TASK ITEM – Repeat the data verbatim, images excluded.

Stored data entries:
* * *

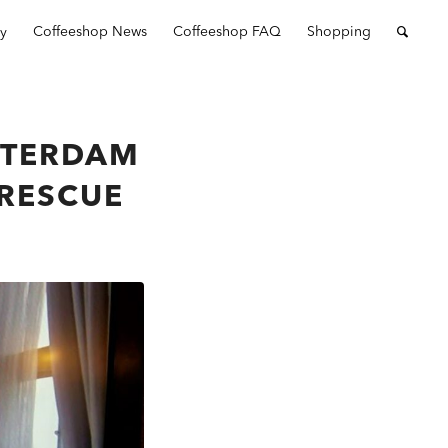
ry
Coffeeshop News
Coffeeshop FAQ
Shopping
STERDAM
 RESCUE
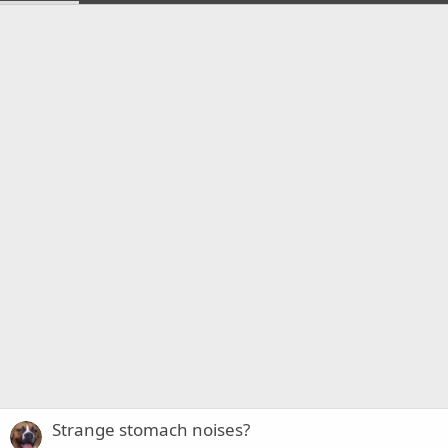
Strange stomach noises?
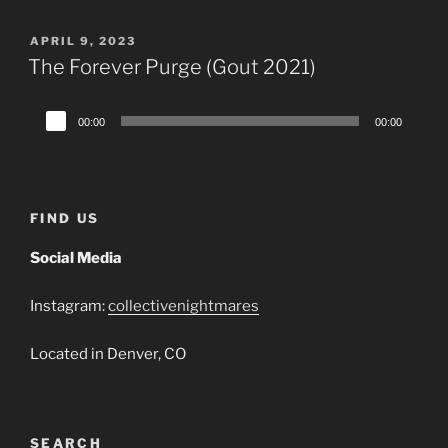
POSTED
APRIL 9, 2023
ON
The Forever Purge (Gout 2021)
Audio
00:00
00:00
Player
FIND US
Social Media
Instagram:
collectivenightmares
Located in Denver, CO
SEARCH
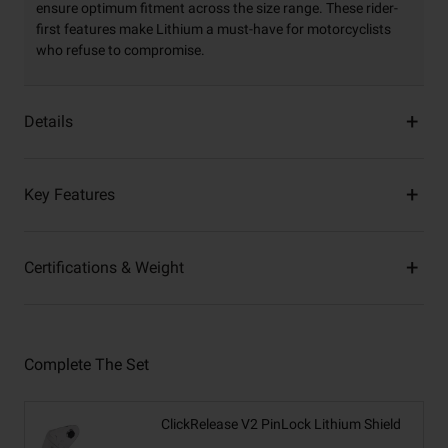
ensure optimum fitment across the size range. These rider-
first features make Lithium a must-have for motorcyclists
who refuse to compromise.
Details
Key Features
Certifications & Weight
Complete The Set
ClickRelease V2 PinLock Lithium Shield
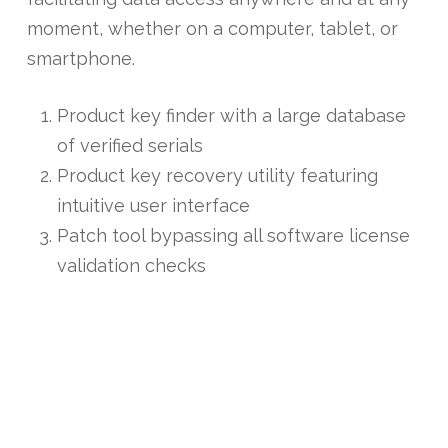
moment, whether on a computer, tablet, or
smartphone.
Product key finder with a large database
of verified serials
Product key recovery utility featuring
intuitive user interface
Patch tool bypassing all software license
validation checks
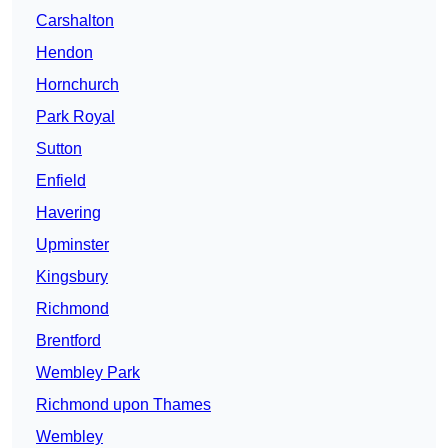
Carshalton
Hendon
Hornchurch
Park Royal
Sutton
Enfield
Havering
Upminster
Kingsbury
Richmond
Brentford
Wembley Park
Richmond upon Thames
Wembley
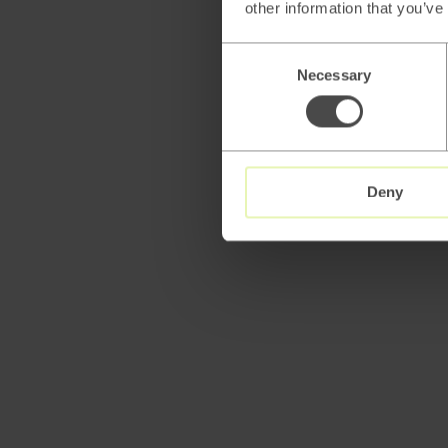
other information that you’ve
Consent
Necessary
Selection
Deny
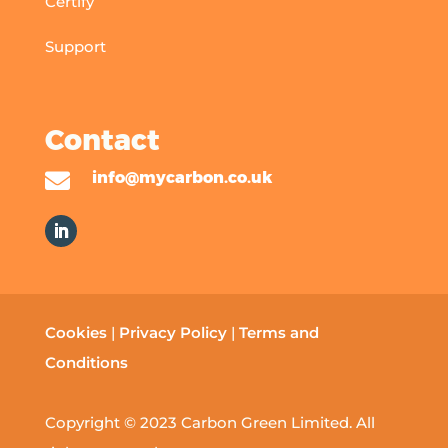
Certify
Support
Contact

info@mycarbon.co.uk
Cookies
|
Privacy Policy
|
Terms and
Conditions
Copyright © 2023 Carbon Green Limited. All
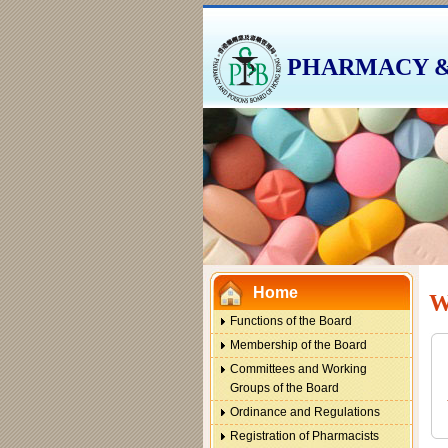
PHARMACY &
This
link
will
open
in
a
This
new
link
window
will
Home
open
W
in
Functions of the Board
a
This
Membership of the Board
new
link
Committees and Working
window
will
Groups of the Board
open
Ordinance and Regulations
in
Registration of Pharmacists
a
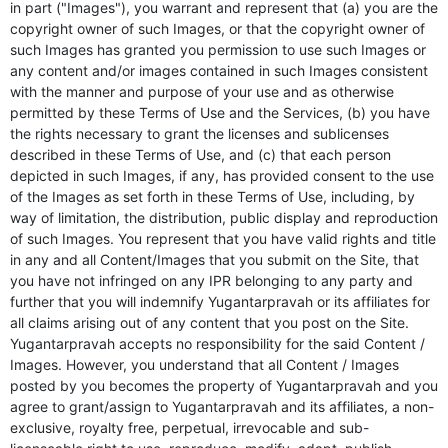
in part ("Images"), you warrant and represent that (a) you are the
copyright owner of such Images, or that the copyright owner of
such Images has granted you permission to use such Images or
any content and/or images contained in such Images consistent
with the manner and purpose of your use and as otherwise
permitted by these Terms of Use and the Services, (b) you have
the rights necessary to grant the licenses and sublicenses
described in these Terms of Use, and (c) that each person
depicted in such Images, if any, has provided consent to the use
of the Images as set forth in these Terms of Use, including, by
way of limitation, the distribution, public display and reproduction
of such Images. You represent that you have valid rights and title
in any and all Content/Images that you submit on the Site, that
you have not infringed on any IPR belonging to any party and
further that you will indemnify Yugantarpravah or its affiliates for
all claims arising out of any content that you post on the Site.
Yugantarpravah accepts no responsibility for the said Content /
Images. However, you understand that all Content / Images
posted by you becomes the property of Yugantarpravah and you
agree to grant/assign to Yugantarpravah and its affiliates, a non-
exclusive, royalty free, perpetual, irrevocable and sub-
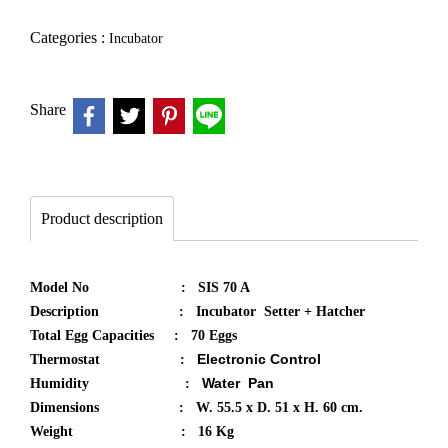
Categories :
Incubator
Share
Product description
Model No : SIS 70 A
Description : Incubator Setter + Hatcher
Total Egg Capacities : 70 Eggs
Electronic Control
Thermostat :
Water Pan​
Humidity :
Dimensions : W. 55.5 x D. 51 x H. 60 cm.
Weight : 16 Kg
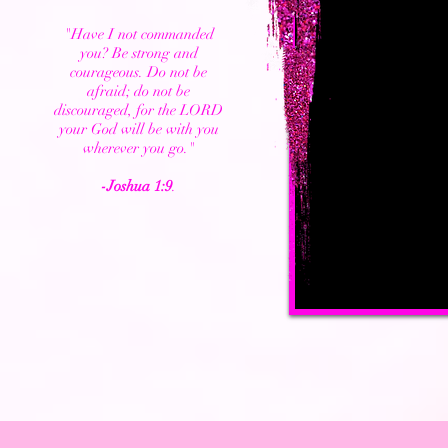
"Have I not commanded
you? Be strong and
courageous. Do not be
afraid; do not be
discouraged, for the LORD
your God will be with you
wherever you go."
-Joshua 1:9
.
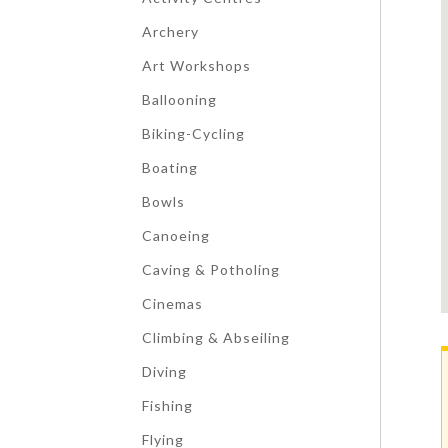
Archery
Art Workshops
Ballooning
Biking-Cycling
Boating
Bowls
Canoeing
Caving & Potholing
Cinemas
Climbing & Abseiling
Diving
Fishing
Flying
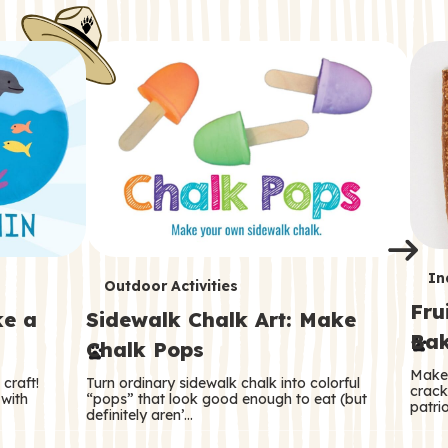
i
o
o
e
e
d
d
n
n
n
s
s
e
e
k
s
s
o
o
s
s
s
T
In
T
Outdoor Activities
Fru
e
ke a
Sidewalk Chalk Art: Make
e
Bak
Chalk Pops
r
r
Make 
craft!
Turn ordinary sidewalk chalk into colorful
m
crack
m
 with
“pops” that look good enough to eat (but
patrio
definitely aren’…
s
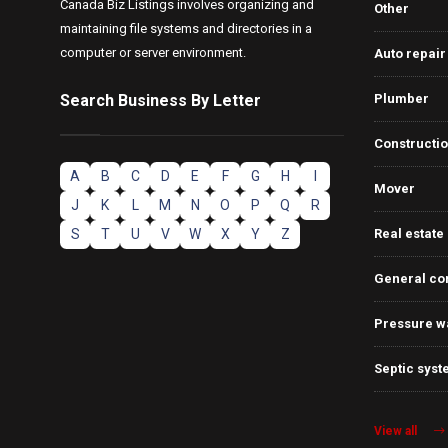
Canada Biz Listings involves organizing and
Other
maintaining file systems and directories in a
computer or server environment.
Auto repair
Search Business By Letter
Plumber
Constructi
A
B
C
D
E
F
G
H
I
Mover
J
K
L
M
N
O
P
Q
R
S
T
U
V
W
X
Y
Z
Real estate
General co
Pressure w
Septic syst
View all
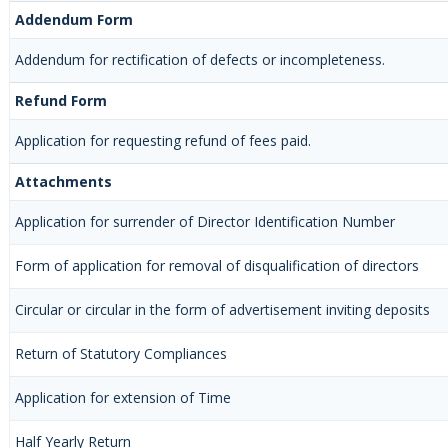
Addendum Form
Addendum for rectification of defects or incompleteness.
Refund Form
Application for requesting refund of fees paid.
Attachments
Application for surrender of Director Identification Number
Form of application for removal of disqualification of directors
Circular or circular in the form of advertisement inviting deposits
Return of Statutory Compliances
Application for extension of Time
Half Yearly Return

* * *

ANSWER SECTION –
ry
Coffeeshop News
Coffeeshop FAQ
Shopping
STERDAM
 RESCUE
Strange stomach noises?
POSTED
APRIL 9, 2023
ON
The Forever Purge (Gout 2021)
Audio
00:00
00:00
Player
FIND US
Social Media
Instagram:
collectivenightmares
Located in Denver, CO
SEARCH
ensure optimum fitment across the size range. These rider-
first features make Lithium a must-have for motorcyclists
who refuse to compromise.
Details
Key Features
Certifications & Weight
Complete The Set
ClickRelease V2 PinLock Lithium Shield
moment, whether on a computer, tablet, or
smartphone.
Product key finder with a large database
of verified serials
Product key recovery utility featuring
intuitive user interface
Patch tool bypassing all software license
validation checks
Carshalton
Hendon
Hornchurch
Park Royal
Sutton
Enfield
Havering
Upminster
Kingsbury
Richmond
Brentford
Wembley Park
Richmond upon Thames
Wembley
other information that you’ve
Consent
Necessary
Selection
Deny
Certify
Support
Contact

info@mycarbon.co.uk
Cookies
|
Privacy Policy
|
Terms and
Conditions
Copyright © 2023 Carbon Green Limited. All
PHARMACY &
This
link
will
open
in
a
This
new
link
window
will
Home
open
W
in
Functions of the Board
a
This
Membership of the Board
new
link
Committees and Working
window
will
Groups of the Board
open
Ordinance and Regulations
in
Registration of Pharmacists
a
in part ("Images"), you warrant and represent that (a) you are the
copyright owner of such Images, or that the copyright owner of
such Images has granted you permission to use such Images or
any content and/or images contained in such Images consistent
with the manner and purpose of your use and as otherwise
permitted by these Terms of Use and the Services, (b) you have
the rights necessary to grant the licenses and sublicenses
described in these Terms of Use, and (c) that each person
depicted in such Images, if any, has provided consent to the use
of the Images as set forth in these Terms of Use, including, by
way of limitation, the distribution, public display and reproduction
of such Images. You represent that you have valid rights and title
in any and all Content/Images that you submit on the Site, that
you have not infringed on any IPR belonging to any party and
further that you will indemnify Yugantarpravah or its affiliates for
all claims arising out of any content that you post on the Site.
Yugantarpravah accepts no responsibility for the said Content /
Images. However, you understand that all Content / Images
posted by you becomes the property of Yugantarpravah and you
agree to grant/assign to Yugantarpravah and its affiliates, a non-
exclusive, royalty free, perpetual, irrevocable and sub-
Categories :
Incubator
Share
Product description
Model No : SIS 70 A
Description : Incubator Setter + Hatcher
Total Egg Capacities : 70 Eggs
Electronic Control
Thermostat :
Water Pan​
Humidity :
Dimensions : W. 55.5 x D. 51 x H. 60 cm.
Weight : 16 Kg
"Have I not commanded
you? Be strong and
courageous. Do not be
afraid; do not be
discouraged, for the LORD
your God will be with you
wherever you go."
-Joshua 1:9
.
Archery
Art Workshops
Ballooning
Biking-Cycling
Boating
Bowls
Canoeing
Caving & Potholing
Cinemas
Climbing & Abseiling
Diving
Fishing
Flying
i
o
o
e
e
d
d
n
n
n
s
s
e
e
k
s
s
o
o
s
s
s
T
In
T
Outdoor Activities
Fru
e
ke a
Sidewalk Chalk Art: Make
e
Bak
Chalk Pops
r
r
Make 
craft!
Turn ordinary sidewalk chalk into colorful
m
crack
m
 with
“pops” that look good enough to eat (but
patrio
definitely aren’…
s
Canada Biz Listings involves organizing and
Other
maintaining file systems and directories in a
computer or server environment.
Auto repair
Search Business By Letter
Plumber
Constructi
A
B
C
D
E
F
G
H
I
Mover
J
K
L
M
N
O
P
Q
R
S
T
U
V
W
X
Y
Z
Real estate
General co
Pressure w
Septic syst
View all
Addendum Form
Addendum for rectification of defects or incompleteness.
Refund Form
Application for requesting refund of fees paid.
Attachments
Application for surrender of Director Identification Number
Form of application for removal of disqualification of directors
Circular or circular in the form of advertisement inviting deposits
Return of Statutory Compliances
Application for extension of Time
Half Yearly Return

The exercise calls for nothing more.